If the pore distributions on the nuclear surface are assumed to occur at random, and to follow a Poisson Distribution, the probability of number of nuclear pores (k) on area S (μm²) is P(k; λS)=exp[–λS](λS)^k/k!, where λ is the expected number of occurrences, that is, the average pore density. The probability of no nuclear pores in area S is P(0; λS)=exp[–λS]. Since a typical area of pore-free island in the G1 phase is about 30 μm² and average pore density in the nucleus is about 7 NPCs/μm², the probability of such a pore-free island occurring by chance, is about 1×10^–79.

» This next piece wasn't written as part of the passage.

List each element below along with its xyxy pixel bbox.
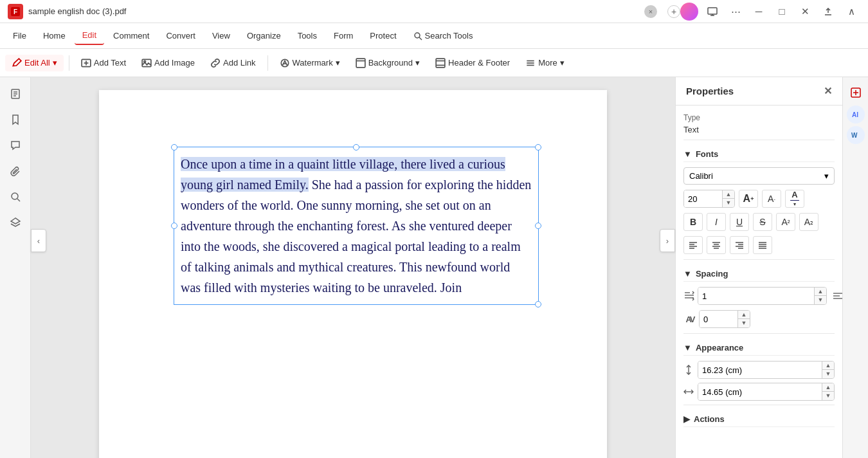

We are grateful to Drs Kas and Goldfarb for critical reading of this manuscript, to Dr Yoshida for access to his DeltaVision and to Ms. Asakawa for her competent technical assistance. We thank Dr Wilson for her generous gift of the antibody and Drs Nagai and Miyawaki for providing Venus cDNAs, Drs Martin-Lluesma and Habu for technical advice on siRNA, Dr Hiraoka for the mathematical consideration of the pore-free islands, Dr Mizuno for PCNA staining, Dr Takagi for advice about Ki-67, and members of Cellular Dynamics Lab for helpful discussion. We also thank Dr Feather for editing the manuscript. K.M. was supported by Special Postdoctoral Program in RIKEN. This work was supported by a MEXT grant-in-aid, RIKEN Special Project Funding for Basic Science (Chemical Biology Research Project and Bioarchitect Project) and RIKEN R&D.